The history of calling conventions, part 1 The great thing about calling conventions on the x86 platform is that there are so many to choose from!

In the 16-bit world, part of the calling convention was fixed by the instruction set: The BP register defaults to the SS selector, whereas the other registers default to the DS selector. So the BP register was necessarily the register used for accessing stack-based parameters.

The registers for return values were also chosen automatically by the instruction set. The AX register acted as the accumulator and therefore was the obvious choice for passing the return value. The 8086 instruction set also has special instructions which treat the DX:AX pair as a single 32-bit value, so that was the obvious choice to be the register pair used to return 32-bit values.

That left SI, DI, BX and CX.

(Terminology note: Registers that do not need to be preserved across a function call are often called "scratch".)

When deciding which registers should be preserved by a calling convention, you need to balance the needs of the caller against the needs of the callee. The caller would prefer that all registers be preserved, since that removes the need for the caller to worry about saving/restoring the value across a call. The callee would prefer that no registers be preserved, since that removes the need to save the value on entry and restore it on exit.

If you require too few registers to be preserved, then callers become filled with register save/restore code. But if you require too many registers to be preserved, then callees become obligated to save and restore registers that the caller might not have really cared about. This is particularly important for leaf functions (functions that do not call any other functions).

The non-uniformity of the x86 instruction set was also a contributing factor. The CX register could not be used to access memory, so you wanted to have some register other than CX be scratch, so that a leaf function can at least access memory without having to preserve any registers. So BX was chosen to be scratch, leaving SI and DI as preserved.

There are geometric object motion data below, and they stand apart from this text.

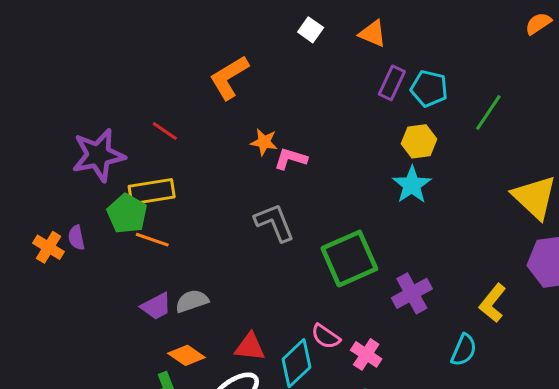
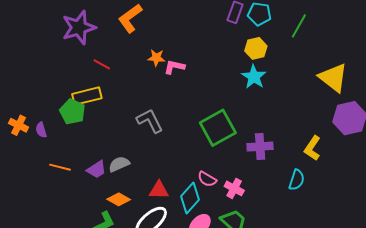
red line: (165, 131) -> (102, 64), moved
purple star: (98, 155) -> (79, 28), moved
gray L-shape: (274, 222) -> (150, 121), moved
orange line: (152, 240) -> (60, 167), moved
orange cross: (49, 247) -> (19, 125), moved
purple cross: (412, 293) -> (260, 147), turned 30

So here's the rundown of 16-bit calling conventions:

All
All calling conventions in the 16-bit world preserve registers BP, SI, DI (others scratch) and put the return value in DX:AX or AX, as appropriate for size.

C (__cdecl)
Functions with a variable number of parameters constrain the C calling convention considerably. It pretty much requires that the stack be caller-cleaned and that the parameters be pushed right to left, so that the first parameter is at a fixed position relative to the top of the stack. The classic (pre-prototype) C language allowed you to call functions without telling the compiler what parameters the function requested, and it was common practice to pass the wrong number of parameters to a function if you "knew" that the called function wouldn't mind. (See "open" for a classic example of this. The third parameter is optional if the second parameter does not specify that a file should be created.)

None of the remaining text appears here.